The following example is based on the OpenStreetMap (OSM) dataset. Don't worry if you are not familiar with this dataset; the example should still be easy to understand.

The OSM dataset contains over ten billion geometries (think of points, lines, and polygons representing points of interests, roads, lakes, etc.). Each geometry has a number of properties: a WKT representation of the geometry, its centroid, its bounding box, its area, its length, and so on. When modeling this data in RDF, each property is represented as a separate set of triples. Let's assume we want all these properties for a subset of the geometries, e.g., all lakes. The natural SPARQL query for this looks as follows.

PREFIX osmkey: <https://www.openstreetmap.org/wiki/Key:>
PREFIX geo: <http://www.opengis.net/ont/geosparql#>
PREFIX geof: <http://www.opengis.net/def/function/geosparql/>
PREFIX unit: <http://qudt.org/vocab/unit/>
SELECT ?lake ?geometry ?centroid ?area ?length WHERE {
  ?lake osmkey:water "lake" .
  ?lake geo:hasGeometry/geo:asWKT ?geometry .
  BIND(geof:centroid(?geometry) AS ?centroid) .
  BIND(geof:area(?geometry, unit:M2) AS ?area) .
  BIND(geof:length(?geometry, unit:M) AS ?length) .
}

This is a very expensive query. It has to find the around one million lake geometries among the over ten billion geometries. And it has to compute the centroid, area, and length for each of these geometries. Imagine instead that we have precomputed the result for the following SPARQL query, which computes these attributes for all geometries in the dataset:

PREFIX geo: <http://www.opengis.net/ont/geosparql#>
PREFIX geof: <http://www.opengis.net/def/function/geosparql/>
PREFIX unit: <http://qudt.org/vocab/unit/>
SELECT ?subject ?intermediate ?geometry ?centroid ?area ?length WHERE {
  ?subject geo:hasGeometry ?intermediate .
  ?intermediate geo:asWKT ?geometry .
  BIND(geof:centroid(?geometry) AS ?centroid) .
  BIND(geof:area(?geometry, unit:M2) AS ?area) .
  BIND(geof:length(?geometry, unit:M) AS ?length) .
}

With a materialized view, you can store this result very compactly on disk, with QLever's usual index structures, and then reformulate the original query to use this materialized view instead.
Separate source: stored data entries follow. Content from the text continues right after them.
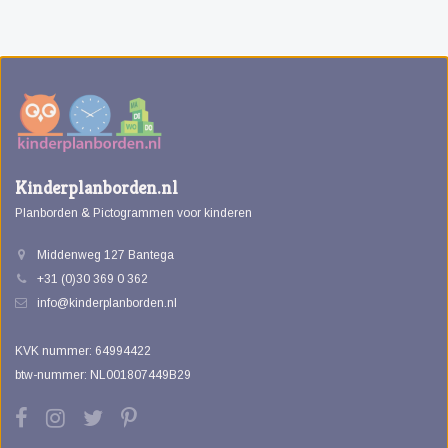
Kinderplanborden.nl
Planborden & Pictogrammen voor kinderen
Middenweg 127 Bantega
+31 (0)30 369 0 362
info@kinderplanborden.nl
KVK nummer: 64994422
btw-nummer: NL001807449B29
Each materialized view has a name; let us assume this one is called geometries.

PREFIX osmkey: <https://www.openstreetmap.org/wiki/Key:>
PREFIX view: <https://qlever.cs.uni-freiburg.de/materializedView/>
SELECT ?lake ?geometry ?centroid ?area ?length WHERE {
  ?lake osmkey:water "lake" .
  SERVICE view:geometries { [
    view:column-subject ?lake ;
    view:column-geometry ?geometry ;
    view:column-centroid ?centroid ;
    view:column-area ?area ;
    view:column-length ?length
  ] }
}

Writing a materialized view

You can write a materialized view using the qlever command-line interface (this is the easiest way), via an HTTP request or via libqlever, as shown below. Simply substitute the relevant placeholders as needed. If needed, the memory available for sorting the rows of the materialized view can be configured using the materialized-view-writer-memory runtime parameter, for example qlever settings materialized-view-writer-memory=4G.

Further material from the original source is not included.